Could you repeat every record exactly as it appears?

[Pixel coordinate grounding data]
== == ==
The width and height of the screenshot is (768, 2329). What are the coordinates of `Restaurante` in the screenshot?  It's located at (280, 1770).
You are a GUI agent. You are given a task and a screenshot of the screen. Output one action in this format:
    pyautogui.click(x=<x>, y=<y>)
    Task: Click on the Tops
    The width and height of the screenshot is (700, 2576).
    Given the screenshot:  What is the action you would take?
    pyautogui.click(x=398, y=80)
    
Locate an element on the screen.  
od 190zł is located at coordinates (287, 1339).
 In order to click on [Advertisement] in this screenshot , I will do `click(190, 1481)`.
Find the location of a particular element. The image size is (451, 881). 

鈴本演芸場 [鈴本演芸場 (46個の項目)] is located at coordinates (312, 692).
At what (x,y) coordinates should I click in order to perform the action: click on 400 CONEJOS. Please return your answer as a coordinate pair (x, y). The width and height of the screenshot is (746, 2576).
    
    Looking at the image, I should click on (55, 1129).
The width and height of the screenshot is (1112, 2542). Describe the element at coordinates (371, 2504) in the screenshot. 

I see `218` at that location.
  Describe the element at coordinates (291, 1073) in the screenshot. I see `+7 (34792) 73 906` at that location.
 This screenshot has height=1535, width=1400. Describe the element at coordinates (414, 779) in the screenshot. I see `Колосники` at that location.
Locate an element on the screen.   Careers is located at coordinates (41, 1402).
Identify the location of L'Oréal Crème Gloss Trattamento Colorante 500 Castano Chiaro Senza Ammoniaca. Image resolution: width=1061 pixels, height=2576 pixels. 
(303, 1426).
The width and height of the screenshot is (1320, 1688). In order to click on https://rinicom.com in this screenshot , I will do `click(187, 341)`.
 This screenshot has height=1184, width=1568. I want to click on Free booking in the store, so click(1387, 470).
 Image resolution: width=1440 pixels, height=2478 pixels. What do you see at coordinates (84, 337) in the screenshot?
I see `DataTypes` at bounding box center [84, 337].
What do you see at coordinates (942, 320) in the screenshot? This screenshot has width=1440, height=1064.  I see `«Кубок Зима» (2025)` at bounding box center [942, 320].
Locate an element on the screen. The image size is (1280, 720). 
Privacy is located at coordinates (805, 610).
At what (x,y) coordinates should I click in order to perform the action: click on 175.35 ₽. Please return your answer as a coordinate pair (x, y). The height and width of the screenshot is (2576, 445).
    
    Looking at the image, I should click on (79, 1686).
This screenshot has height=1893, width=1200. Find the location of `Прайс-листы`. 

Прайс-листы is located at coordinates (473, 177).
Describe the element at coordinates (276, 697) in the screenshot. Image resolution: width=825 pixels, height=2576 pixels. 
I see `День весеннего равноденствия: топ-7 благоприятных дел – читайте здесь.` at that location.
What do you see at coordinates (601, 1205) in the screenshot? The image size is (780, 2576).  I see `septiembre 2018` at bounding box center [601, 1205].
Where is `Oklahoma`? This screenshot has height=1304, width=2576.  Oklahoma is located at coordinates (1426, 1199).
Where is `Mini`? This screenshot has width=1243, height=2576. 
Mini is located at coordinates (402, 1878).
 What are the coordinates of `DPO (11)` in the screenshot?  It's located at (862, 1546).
== == ==
Task output -
The width and height of the screenshot is (768, 2329). What are the coordinates of `Restaurante` in the screenshot?  It's located at (280, 1770).
You are a GUI agent. You are given a task and a screenshot of the screen. Output one action in this format:
    pyautogui.click(x=<x>, y=<y>)
    Task: Click on the Tops
    The width and height of the screenshot is (700, 2576).
    Given the screenshot:  What is the action you would take?
    pyautogui.click(x=398, y=80)
    
Locate an element on the screen.  
od 190zł is located at coordinates (287, 1339).
 In order to click on [Advertisement] in this screenshot , I will do `click(190, 1481)`.
Find the location of a particular element. The image size is (451, 881). 

鈴本演芸場 [鈴本演芸場 (46個の項目)] is located at coordinates (312, 692).
At what (x,y) coordinates should I click in order to perform the action: click on 400 CONEJOS. Please return your answer as a coordinate pair (x, y). The width and height of the screenshot is (746, 2576).
    
    Looking at the image, I should click on (55, 1129).
The width and height of the screenshot is (1112, 2542). Describe the element at coordinates (371, 2504) in the screenshot. 

I see `218` at that location.
  Describe the element at coordinates (291, 1073) in the screenshot. I see `+7 (34792) 73 906` at that location.
 This screenshot has height=1535, width=1400. Describe the element at coordinates (414, 779) in the screenshot. I see `Колосники` at that location.
Locate an element on the screen.   Careers is located at coordinates (41, 1402).
Identify the location of L'Oréal Crème Gloss Trattamento Colorante 500 Castano Chiaro Senza Ammoniaca. Image resolution: width=1061 pixels, height=2576 pixels. 
(303, 1426).
The width and height of the screenshot is (1320, 1688). In order to click on https://rinicom.com in this screenshot , I will do `click(187, 341)`.
 This screenshot has height=1184, width=1568. I want to click on Free booking in the store, so click(1387, 470).
 Image resolution: width=1440 pixels, height=2478 pixels. What do you see at coordinates (84, 337) in the screenshot?
I see `DataTypes` at bounding box center [84, 337].
What do you see at coordinates (942, 320) in the screenshot? This screenshot has width=1440, height=1064.  I see `«Кубок Зима» (2025)` at bounding box center [942, 320].
Locate an element on the screen. The image size is (1280, 720). 
Privacy is located at coordinates (805, 610).
At what (x,y) coordinates should I click in order to perform the action: click on 175.35 ₽. Please return your answer as a coordinate pair (x, y). The height and width of the screenshot is (2576, 445).
    
    Looking at the image, I should click on (79, 1686).
This screenshot has height=1893, width=1200. Find the location of `Прайс-листы`. 

Прайс-листы is located at coordinates (473, 177).
Describe the element at coordinates (276, 697) in the screenshot. Image resolution: width=825 pixels, height=2576 pixels. 
I see `День весеннего равноденствия: топ-7 благоприятных дел – читайте здесь.` at that location.
What do you see at coordinates (601, 1205) in the screenshot? The image size is (780, 2576).  I see `septiembre 2018` at bounding box center [601, 1205].
Where is `Oklahoma`? This screenshot has height=1304, width=2576.  Oklahoma is located at coordinates (1426, 1199).
Where is `Mini`? This screenshot has width=1243, height=2576. 
Mini is located at coordinates (402, 1878).
 What are the coordinates of `DPO (11)` in the screenshot?  It's located at (862, 1546).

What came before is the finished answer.